The World Health Organization estimates that up to 138,000 people die from snakebites each year, and another 400,000 are left with amputations, paralysis, or other lifelong effects. The numbers are especially stark in areas with poor healthcare infrastructure. Even when the right antivenom exists, it often arrives too late, or not at all. The WHO now classifies snakebite envenoming as a neglected tropical disease and has made developing better treatments a global priority.

That’s what makes the idea of a universal antivenom so powerful.

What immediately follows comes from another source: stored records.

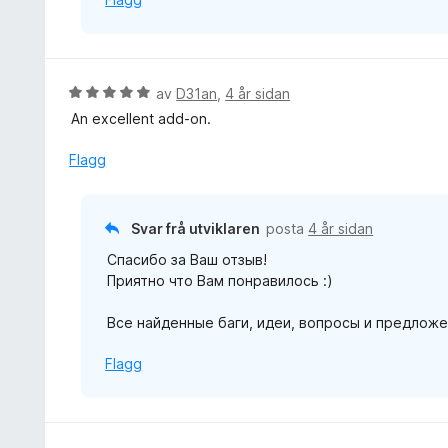
5
V
av
D31an
,
4 år sidan
u
An excellent add-on.
r
d
Flagg
e
r
i
Svar frå utviklaren
posta
4 år sidan
n
Спасибо за Ваш отзыв!
g
Приятно что Вам понравилось :)
:
5
Все найденные баги, идеи, вопросы и предложе
a
v
Flagg
5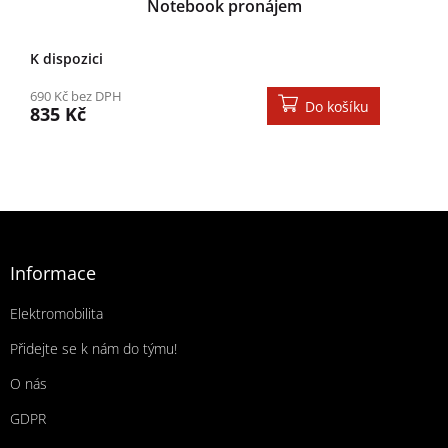
Notebook pronájem
K dispozici
690 Kč bez DPH
Do košíku
835 Kč
Zápatí
Informace
Elektromobilita
Přidejte se k nám do týmu!
O nás
GDPR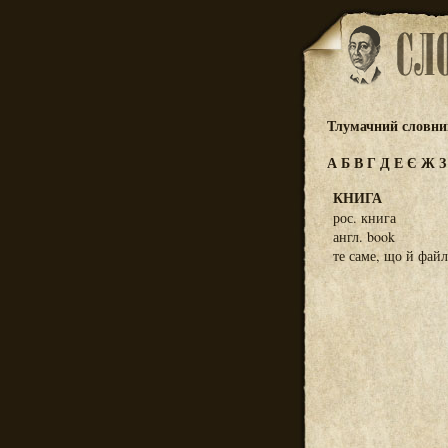
Тлумачний словник
А
Б
В
Г
Д
Е
Є
Ж
КНИГА
рос. книга
англ. book
те саме, що й фай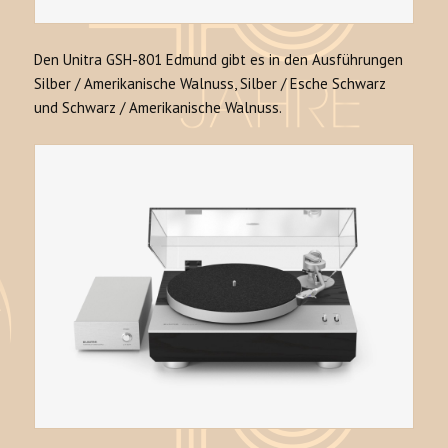
Den Unitra GSH-801 Edmund gibt es in den Ausführungen
Silber / Amerikanische Walnuss, Silber / Esche Schwarz
und Schwarz / Amerikanische Walnuss.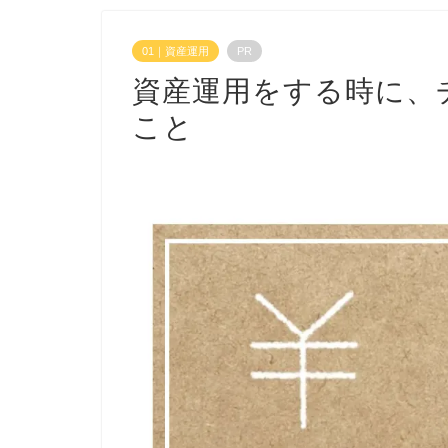
01｜資産運用
PR
資産運用をする時に、
こと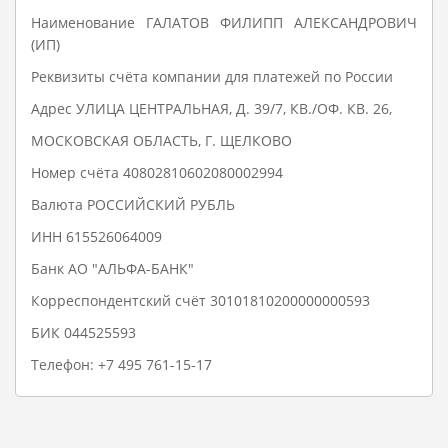
Наименование ГАЛАТОВ ФИЛИПП АЛЕКСАНДРОВИЧ
(ИП)
Реквизиты счёта компании для платежей по России
Адрес УЛИЦА ЦЕНТРАЛЬНАЯ, Д. 39/7, КВ./ОФ. КВ. 26,
МОСКОВСКАЯ ОБЛАСТЬ, Г. ЩЕЛКОВО
Номер счёта 40802810602080002994
Валюта РОССИЙСКИЙ РУБЛЬ
ИНН 615526064009
Банк АО "АЛЬФА-БАНК"
Корреспондентский счёт 30101810200000000593
БИК 044525593
Телефон:
+7 495 761-15-17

If it works, it could simplify treatment and save lives, especially in areas where identifying the exact snake species isn’t possible.

A scientist takes notice

Friede’s efforts might have remained a niche curiosity—or a cautionary tale—if not for a scientist named Jacob Glanville. An immunologist best known for his work in developing broad-spectrum flu antibodies, Glanville came across Friede’s story and was intrigued. Here was a man who had essentially spent two decades turning himself into a walking immune experiment, creating antibodies to dozens of different venoms.

Glanville reached out, and the two began collaborating. Friede gave blood samples, which were then analysed to isolate the antibodies his body had built up from all those venom exposures. Glanville’s biotech company, Centivax, took things a step further. They combined Friede’s antibodies with a small-molecule drug called varespladib, a toxin inhibitor originally developed to treat sepsis, to create what they hope is the foundation of a universal antivenom.

Varespladib works by blocking an enzyme called PLA2, which is found in many snake venoms and contributes to the tissue damage and organ failure that makes these bites so deadly. When used alongside the antibodies from Friede’s blood, the results in lab mice were startling.

According to a peer-reviewed study published in Science Translational Medicine, the experimental cocktail offered full protection against venom from 13 of the 19 most medically important snakes listed by the WHO, including cobras, mambas, and kraits, and partial protection against the rest.

From garage science to global stage

This is where things start to get real. If the therapy passes safety trials, it could be produced at scale and stored more easily than traditional antivenoms. That could be a game-changer in regions where rural clinics don’t have the facilities to store horse serum or the means to figure out which snake bit the patient.

Tim Friede, now officially Centivax’s Director of Herpetology, stopped self-immunising back in 2018. The physical toll was getting too much, and now that his blood had done its job, there was no reason to keep putting himself at risk. He’s clear that he doesn’t want anyone trying to replicate what he did. “Don’t do what I did,” he’s said in interviews. “There’s no reason to go through what I went through now.”

The collaboration between Friede and Glanville is still ongoing, and while human trials are on the horizon, they’re not there yet. Still, the project has already done something remarkable: it’s shown that a broader, more effective antivenom might actually be within reach, and that sometimes, the most important breakthroughs start far outside the lab.

What comes next?

Making it through animal testing is only the beginning. For a treatment like this to be approved for human use, it needs to go through multiple rounds of clinical trials to prove it’s safe and effective in people. There are also questions about cost, production, and how it would be distributed—all things that can stall promising medical solutions, especially in lower-income countries where the need is greatest.

But the momentum is there. Global health organisations have taken a renewed interest in snakebite prevention and treatment, and this kind of breakthrough could attract the kind of funding and support that gets it across the finish line.

Meanwhile, Tim Friede lives with the permanent reminders of his experiment: damaged tissue, nerve pain, and scars from more than 200 snake bites. But if the treatment works, those years of pain may not have been in vain. In fact, they might change the way we treat one of the most overlooked health crises on the planet.